[Start of Attachment]

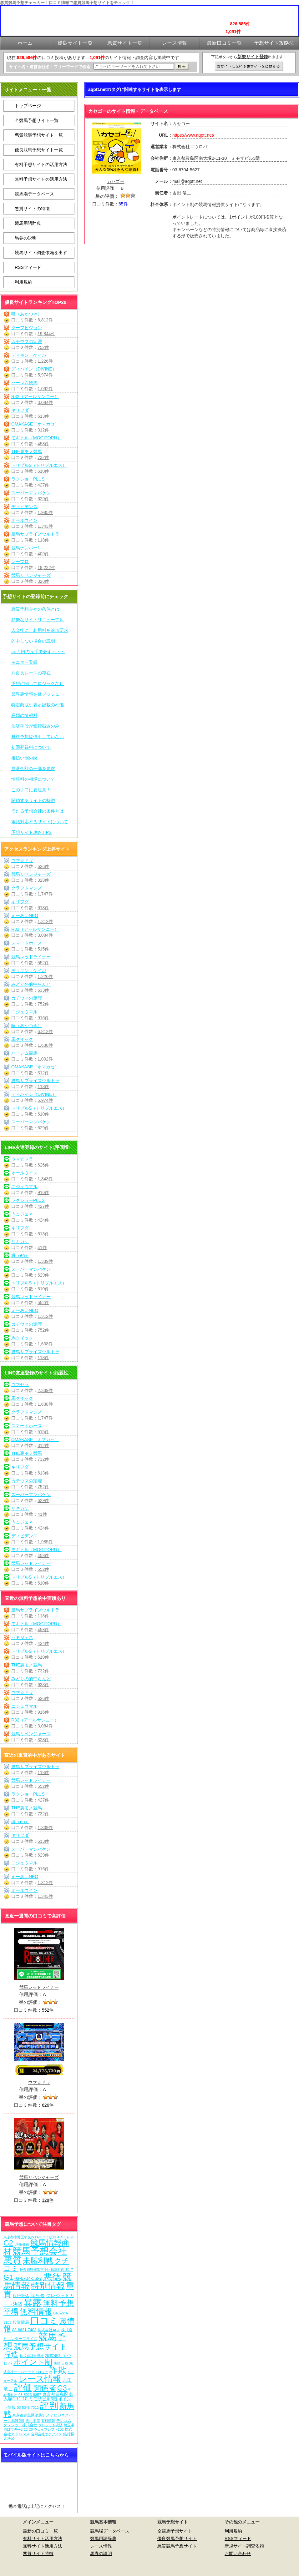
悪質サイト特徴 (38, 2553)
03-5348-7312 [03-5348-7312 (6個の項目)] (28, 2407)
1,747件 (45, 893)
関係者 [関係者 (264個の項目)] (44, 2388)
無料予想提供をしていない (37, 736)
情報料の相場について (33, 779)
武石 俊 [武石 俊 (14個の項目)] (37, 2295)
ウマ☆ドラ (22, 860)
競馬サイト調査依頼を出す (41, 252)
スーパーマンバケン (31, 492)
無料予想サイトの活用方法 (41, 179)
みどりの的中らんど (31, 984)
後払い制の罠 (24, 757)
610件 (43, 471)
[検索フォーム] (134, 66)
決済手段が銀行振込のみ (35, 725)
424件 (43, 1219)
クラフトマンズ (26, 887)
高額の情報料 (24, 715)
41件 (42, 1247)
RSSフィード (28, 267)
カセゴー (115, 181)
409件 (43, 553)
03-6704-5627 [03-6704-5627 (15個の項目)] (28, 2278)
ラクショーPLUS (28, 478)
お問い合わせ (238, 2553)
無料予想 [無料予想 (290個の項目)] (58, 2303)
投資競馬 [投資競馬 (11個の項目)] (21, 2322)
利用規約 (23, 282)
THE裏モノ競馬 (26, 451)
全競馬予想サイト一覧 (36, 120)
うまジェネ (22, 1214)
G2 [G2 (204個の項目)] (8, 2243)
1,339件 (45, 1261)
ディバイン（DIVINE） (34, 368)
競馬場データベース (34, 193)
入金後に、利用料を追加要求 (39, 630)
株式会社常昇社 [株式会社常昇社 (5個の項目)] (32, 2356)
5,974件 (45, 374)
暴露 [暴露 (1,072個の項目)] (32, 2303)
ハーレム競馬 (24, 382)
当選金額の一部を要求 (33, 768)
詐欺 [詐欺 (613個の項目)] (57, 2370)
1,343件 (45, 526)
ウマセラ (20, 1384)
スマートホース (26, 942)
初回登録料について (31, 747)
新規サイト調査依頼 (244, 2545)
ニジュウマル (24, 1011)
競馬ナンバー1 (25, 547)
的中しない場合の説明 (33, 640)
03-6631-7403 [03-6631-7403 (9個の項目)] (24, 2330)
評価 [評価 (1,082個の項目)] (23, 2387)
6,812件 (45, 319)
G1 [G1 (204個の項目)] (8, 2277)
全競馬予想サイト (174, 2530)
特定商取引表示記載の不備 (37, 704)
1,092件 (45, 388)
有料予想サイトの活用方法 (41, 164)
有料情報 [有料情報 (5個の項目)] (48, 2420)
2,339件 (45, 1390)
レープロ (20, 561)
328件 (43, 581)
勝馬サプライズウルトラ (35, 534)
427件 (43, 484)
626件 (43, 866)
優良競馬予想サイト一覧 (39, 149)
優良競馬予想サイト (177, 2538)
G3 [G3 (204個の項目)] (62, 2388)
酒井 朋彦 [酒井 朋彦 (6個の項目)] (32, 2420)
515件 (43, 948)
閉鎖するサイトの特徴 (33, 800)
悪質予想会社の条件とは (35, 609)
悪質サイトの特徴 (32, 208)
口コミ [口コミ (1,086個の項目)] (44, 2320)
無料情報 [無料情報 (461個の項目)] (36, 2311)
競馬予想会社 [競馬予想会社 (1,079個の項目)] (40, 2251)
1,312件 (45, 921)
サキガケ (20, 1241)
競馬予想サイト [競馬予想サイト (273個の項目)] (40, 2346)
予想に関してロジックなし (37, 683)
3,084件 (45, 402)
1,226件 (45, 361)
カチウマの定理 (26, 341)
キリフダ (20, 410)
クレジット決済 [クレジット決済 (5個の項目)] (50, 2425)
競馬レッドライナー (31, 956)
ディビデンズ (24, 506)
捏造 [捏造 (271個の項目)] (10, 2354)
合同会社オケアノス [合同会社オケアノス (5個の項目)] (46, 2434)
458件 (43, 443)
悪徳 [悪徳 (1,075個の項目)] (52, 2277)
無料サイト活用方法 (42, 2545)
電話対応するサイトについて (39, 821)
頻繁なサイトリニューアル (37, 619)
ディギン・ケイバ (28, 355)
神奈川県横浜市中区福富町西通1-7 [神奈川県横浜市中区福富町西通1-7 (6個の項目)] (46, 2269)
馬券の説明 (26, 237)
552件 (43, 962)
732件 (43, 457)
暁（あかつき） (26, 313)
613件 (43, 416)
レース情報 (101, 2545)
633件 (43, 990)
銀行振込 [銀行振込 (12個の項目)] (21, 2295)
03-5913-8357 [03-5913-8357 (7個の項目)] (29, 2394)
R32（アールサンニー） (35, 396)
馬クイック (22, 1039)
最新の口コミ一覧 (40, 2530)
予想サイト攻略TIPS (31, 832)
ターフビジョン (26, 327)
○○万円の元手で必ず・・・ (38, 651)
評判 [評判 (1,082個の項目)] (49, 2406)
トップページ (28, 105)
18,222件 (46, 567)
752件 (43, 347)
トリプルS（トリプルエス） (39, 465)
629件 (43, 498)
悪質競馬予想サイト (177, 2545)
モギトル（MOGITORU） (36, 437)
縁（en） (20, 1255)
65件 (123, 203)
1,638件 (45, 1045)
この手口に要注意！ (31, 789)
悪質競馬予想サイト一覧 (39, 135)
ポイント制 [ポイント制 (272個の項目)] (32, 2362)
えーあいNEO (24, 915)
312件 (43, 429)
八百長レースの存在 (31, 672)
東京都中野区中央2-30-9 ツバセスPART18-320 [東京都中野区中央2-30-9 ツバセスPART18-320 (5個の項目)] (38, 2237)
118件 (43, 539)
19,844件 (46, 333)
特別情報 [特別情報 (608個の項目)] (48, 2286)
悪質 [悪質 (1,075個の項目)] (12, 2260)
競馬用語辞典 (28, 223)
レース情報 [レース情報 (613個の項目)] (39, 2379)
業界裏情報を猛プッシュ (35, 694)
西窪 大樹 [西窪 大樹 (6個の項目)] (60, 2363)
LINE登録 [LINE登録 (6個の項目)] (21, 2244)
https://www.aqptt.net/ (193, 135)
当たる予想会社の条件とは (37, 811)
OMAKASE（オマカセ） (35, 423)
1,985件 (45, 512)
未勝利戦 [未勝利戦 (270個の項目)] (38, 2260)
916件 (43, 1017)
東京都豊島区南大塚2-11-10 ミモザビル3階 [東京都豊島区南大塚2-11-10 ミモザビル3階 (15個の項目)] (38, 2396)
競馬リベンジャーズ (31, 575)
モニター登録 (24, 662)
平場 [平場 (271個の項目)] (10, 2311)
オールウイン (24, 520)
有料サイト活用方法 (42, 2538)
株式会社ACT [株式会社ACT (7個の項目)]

[End of Attachment]

What you need to do :: Exact repeat, pictures omitted: give every line from the top of the records down to and including the line with "スーパーマンバケン (31, 492)".

Written answer ::
悪質サイト特徴 (38, 2553)
03-5348-7312 [03-5348-7312 (6個の項目)] (28, 2407)
1,747件 (45, 893)
関係者 [関係者 (264個の項目)] (44, 2388)
無料予想提供をしていない (37, 736)
情報料の相場について (33, 779)
武石 俊 [武石 俊 (14個の項目)] (37, 2295)
ウマ☆ドラ (22, 860)
競馬サイト調査依頼を出す (41, 252)
スーパーマンバケン (31, 492)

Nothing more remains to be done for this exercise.